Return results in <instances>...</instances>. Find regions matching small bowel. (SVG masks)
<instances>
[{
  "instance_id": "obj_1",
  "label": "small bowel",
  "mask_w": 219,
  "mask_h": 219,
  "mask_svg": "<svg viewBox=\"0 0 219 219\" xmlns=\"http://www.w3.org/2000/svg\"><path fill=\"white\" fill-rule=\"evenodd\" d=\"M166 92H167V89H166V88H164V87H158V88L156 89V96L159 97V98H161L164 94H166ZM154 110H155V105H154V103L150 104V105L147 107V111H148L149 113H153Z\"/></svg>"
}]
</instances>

---

Reproduce each record exactly as it appears.

Return results in <instances>...</instances>. Find regions matching small bowel. (SVG masks)
<instances>
[{
  "instance_id": "obj_1",
  "label": "small bowel",
  "mask_w": 219,
  "mask_h": 219,
  "mask_svg": "<svg viewBox=\"0 0 219 219\" xmlns=\"http://www.w3.org/2000/svg\"><path fill=\"white\" fill-rule=\"evenodd\" d=\"M166 92H167V89H166V88H164V87H158V88L156 89V96L159 97V98H161L164 94H166ZM154 110H155V105H154V103L150 104V105L147 107V111H148L149 113H153Z\"/></svg>"
}]
</instances>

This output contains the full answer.